しかし、1つの企業毎の報告書の量が膨大で、すべてを見るのは難しいため、「主要な経営指標等の推移」「業績等の概要」「対処すべき課題」「事業等のリスク」と 書かれた項目のみを見ることから始めてみましょう。   上場会社にしか提出義務がないため閲覧できる企業は限られますが、使って見る価値はあると思います。 今回はせっかくなので、最近話題となっているソーシャルメディア・ソーシャルゲーム界隈の 「グリー」「ディー・エヌ・エー」「サイバーエージェント」「ミクシィ」を見ていきましょう。   まずは、今年ディー・エヌ・エーを抜いて、ソーシャルゲーム市場で売上No.1になったグリー。

売上や純利益の伸びも好調で、利益率も非常に高く推移しています。 ただし、「事業等のリスク」の部分には、「当社グループのサービスでは、サイト内で利用可能な アバター等の各種アイテムとの交換等を目的として、『コイン』を発行しております。一部の悪質な ユーザーがアイテム等を不正な方法で入手して利用及び譲渡するといった行為やリアル・マネー・トレード が発覚しており、業界全体としての不正防止のための取り組みが課題となっております(中略)」等々 の課題もかかれており、リスクがなく、必ず安全とは言えないことがわかるかと思います。   続きましてディー・エヌ・エー。

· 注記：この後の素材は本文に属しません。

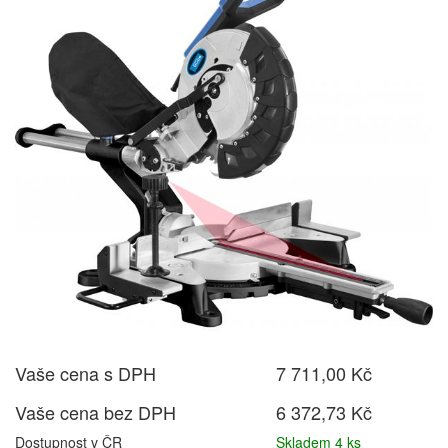
Vaše cena s DPH
7 711,00 Kč
Vaše cena bez DPH
6 372,73 Kč
Dostupnost v ČR
Skladem 4 ks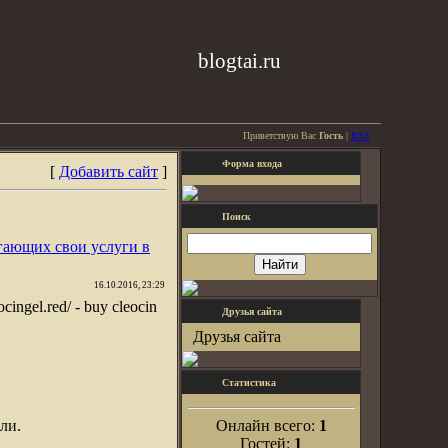
blogtai.ru
Приветствую Вас
Гость
|
RSS
Форма входа
[
Добавить сайт
]
Поиск
гающих свои услуги в
16.10.2016, 23:29
ocingel.red/ - buy cleocin
Друзья сайта
Друзья сайта
Статистика
ли.
Онлайн всего:
1
Гостей:
1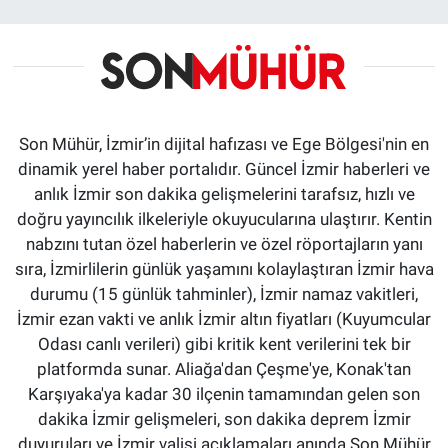
Son Mühür, İzmir’in dijital hafızası ve Ege Bölgesi'nin en
dinamik yerel haber portalıdır. Güncel İzmir haberleri ve
anlık İzmir son dakika gelişmelerini tarafsız, hızlı ve
doğru yayıncılık ilkeleriyle okuyucularına ulaştırır. Kentin
nabzını tutan özel haberlerin ve özel röportajların yanı
sıra, İzmirlilerin günlük yaşamını kolaylaştıran İzmir hava
durumu (15 günlük tahminler), İzmir namaz vakitleri,
İzmir ezan vakti ve anlık İzmir altın fiyatları (Kuyumcular
Odası canlı verileri) gibi kritik kent verilerini tek bir
platformda sunar. Aliağa'dan Çeşme'ye, Konak'tan
Karşıyaka'ya kadar 30 ilçenin tamamından gelen son
dakika İzmir gelişmeleri, son dakika deprem İzmir
duyuruları ve İzmir valisi açıklamaları anında Son Mühür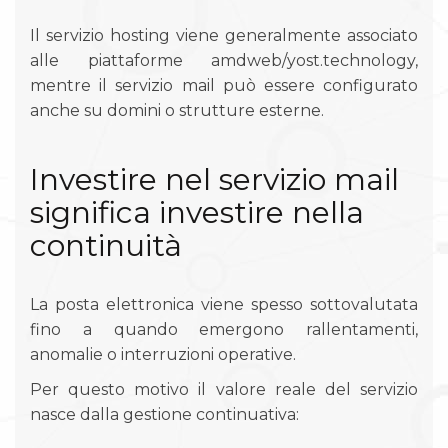
Il servizio hosting viene generalmente associato
alle piattaforme amdweb/yost.technology,
mentre il servizio mail può essere configurato
anche su domini o strutture esterne.
Investire nel servizio mail
significa investire nella
continuità
La posta elettronica viene spesso sottovalutata
fino a quando emergono rallentamenti,
anomalie o interruzioni operative.
Per questo motivo il valore reale del servizio
nasce dalla gestione continuativa:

グリーほどではないですが、安定した純利益と利益率を誇っています。     サイバーエージェントはどうでしょうか?
売上自体は安定して増加していますが、年度によっては、利益率が 減少しているのが気になります。原因としては、2009年の有価証券報告書の「業績等の概要」に、「前連結会計年度 の投資育成事業における営業利益貢献1,019百万円がなくなった(中略)」と原因が記載されています。   さて、特に気になるのがミクシィです。

日本初のソーシャルメディアとして、一時は圧倒的な 成長と売上規模を誇っていましたが、最近では他社と比べると成長の度合いは今ひとつとなっております。 2012年度の有価証券報告書の「事業等の概要」の部分では、「①ソーシャルネット事業 (中略) 収益面では、課金売上は順調に拡大したものの、広告売上において、震災の影響による出稿抑制や、スマートフォン への利用シフトによるモバイル(フィーチャーフォン)広告の出稿が減少し、(中略)支出面では、課金収益の 増加に伴い決済手数料が増加したとともに、事業拡大に伴う人員の増加により人件費が増加し、セグメント利益は3,861百万円 (前連結会計年度比19.9%減)となりました」との記載もあり、収益構造が若干悪化しているのが伺えます。     企業の見方一つにしても様々な視点があるかと思います。上場企業の中で入社を検討している会社がある際には、特に気になった年度の有価証券報告書を見てみてはいかがでしょうか?